Sofia, September 22, 2023

Photo: Telegram Photo: Telegram     

The head of the Russian Orthodox Church’s representation Church of St. Nicholas in Sofia and two others were expelled from Bulgaria yesterday.

The Bulgarian authorities “considered Fr. Vassian (Zmeev) a threat to national security,” the Russian embassy in Sofia told TASS.

According to the Bulgarian Security Service, “There is information about the actions of these persons related to the implementation of various elements of the Russian Federation’s hybrid strategy to purposefully influence the socio-political processes in the Republic of Bulgaria in favor of Russian geopolitical interests.”

Russian ambassador to Bulgaria Eleonora Mitrofanova explains that Fr. Vassian, Fr. Evgeny Pavelchuk (secretary of the podvoriye), and another church employee “were summoned to the migration service, where they were told that they pose a threat to Bulgarian national security and must leave the country today.”

They were then put in a police van and taken to their homes and the church to gather their things before being taken to the border with Serbia, the ambassador said.

The Church representatives are also banned from returning to Bulgaria for five years.
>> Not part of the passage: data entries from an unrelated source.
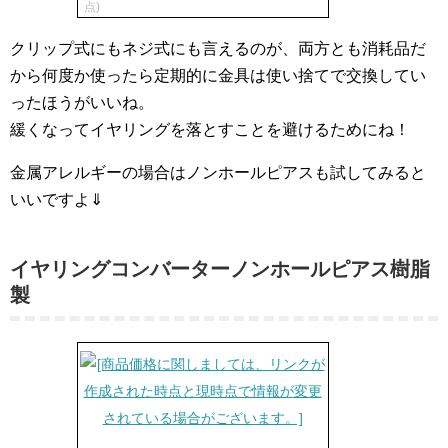
点)
クリップ式にもネジ式にも言えるのが、両方とも消耗品だ
から何度か使ったら定期的に金具は使い捨てで交換してい
ったほうがいいね。
緩くなってイヤリングを落とすことを避けるためにね！
金属アレルギーの場合はノンホールピアスも試してみると
いいですよ⇓
イヤリングコンバーターノンホールピアス樹脂
製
The expulsion comes just a few days after Fr. Vassian was also banned from entering North Macedonia, which he had previously visited several times during his time in Sofia. Fr. Vassian has been serving in the Sofia church for five years, and last year he was also appointed to represent the Russian Church to the newly autocephalous Macedonian Orthodox Church-Ohrid Archbishopric.
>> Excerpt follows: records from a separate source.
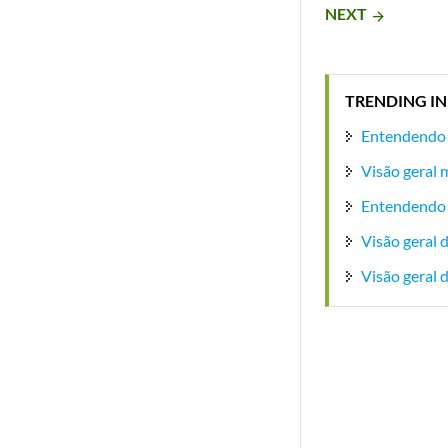
NEXT
arrow_forward
TRENDING IN
Entendendo 
Visão geral
Entendendo
Visão geral
Visão geral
The Russian Church’s Department for External Church Relations issued a statement yesterday “strongly protesting against the unjustified expulsion of its representatives from Bulgaria.”

“The expulsion of the clergy, whose vocation is to serve God and people, to preach peace and brotherhood between peoples, is an outrageous act dictated by Russophobic motives and a desire to erase the glorious pages of the common history of Bulgaria and Russia,” the DECR states.

The Church of St. Nicholas “has been a symbol of the spiritual unity of our fraternal peoples for past hundred years,” the statement continues.

The DECR further notes that the church crypt is home the relics of St. Seraphim (Sobolev), who is widely venerated in both the Russian and Bulgarian Churches. However, “The current decision of the authorities also expresses their disrespect for the feelings of the faithful who are now deprived of the opportunity to visit the tomb because of the suppression of the podvoriye’s activities.”

The statement concludes that the “rude measure of police arbitrariness … is aimed at undermining the traditionally friendly relations between the two Sister Churches, with the aim of turning fraternal peoples connected by a common history and a single faith against each other.”

However, “The Moscow and Bulgarian Patriarchates will preserve their centuries-old communion and will not sacrifice the historical memory of our peoples,” the DECR is sure.